Does Talcum Powder Cause Cancer?

Last Thursday 22 women in Missouri won a joint lawsuit against Johnson & Johnson, earning $4.7 billion dollars and supporting their claim that the company’s talcum powder causes ovarian cancer. Oncology experts often disagree on whether talc causes cancer, however this has not stopped the lawsuits.

Naturally occurring talc contains asbestos, a substance that is commonly accepted as being a carcinogen if inhaled. The talc in modern powder products does not contain asbestos, however there is little research about asbestos-free talc’s effect on the body. The FDA has not found asbestos in any talc products it has evaluated in recent years and the American Cancer Society states that all talc products have been free of asbestos since the 1970s. Despite this lack of a known carcinogen, the World Health Organization says use of talc powder on one’s genitals may cause cancer.

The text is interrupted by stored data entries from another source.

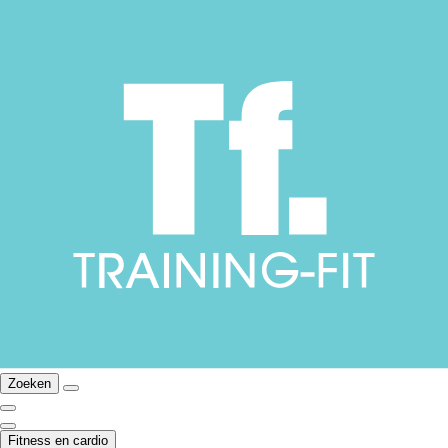
Zoeken
Fitness en cardio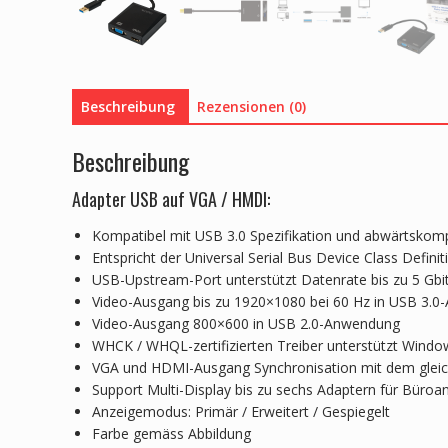
Beschreibung
Rezensionen (0)
Beschreibung
Adapter USB auf VGA / HMDI:
Kompatibel mit USB 3.0 Spezifikation und abwärtskomp
Entspricht der Universal Serial Bus Device Class Definit
USB-Upstream-Port unterstützt Datenrate bis zu 5 Gbi
Video-Ausgang bis zu 1920×1080 bei 60 Hz in USB 3.
Video-Ausgang 800×600 in USB 2.0-Anwendung
WHCK / WHQL-zertifizierten Treiber unterstützt Windo
VGA und HDMI-Ausgang Synchronisation mit dem gleic
Support Multi-Display bis zu sechs Adaptern für Bür
Anzeigemodus: Primär / Erweitert / Gespiegelt
Farbe gemäss Abbildung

As per the American Cancer Society’s webpage dedicated to talc, some evidence from animal studies has shown mixed results, with some displaying tumors and some not. Human studies have shown some evidence that talc may be linked to ovarian cancer if the powder encounters and travels through the vagina. The Society claims that “if there is an increased risk, the overall increase is likely to very be small,” for ovarian cancer. Some studies in talc miners have yielded results linking talc to lung cancer, being that the natural form contains asbestos that could be inhaled when digging. Results in studies of this phenomenon vary as well, with some showing no evidence of an increase in lung cancer risk for talc miners. Cosmetic talc powder has not shown any evidence of causing lung cancer.

The same uncertainty is present with glyphosate, the main ingredient in the lawncare product Roundup that has been linked to non-Hodgkin’s lymphoma. The World Health Organization lists it as a possible cancer-causing agent in humans in 2015, however the European Food Safety Authority and Environmental Protection Agency believe the product is safe for human use.

Many judges are not supportive of these evidence-lacking lawsuits, with a federal judge in California dropping the requirement that Roundup products containing glyphosate are labeled as cancer-causing because of inadequate evidence supporting of the substance being a carcinogen. Similarly, a San Francisco judge felt the evidence was scarce, stating that the it would present a “daunting challenge” convincing him to believe the weak evidence.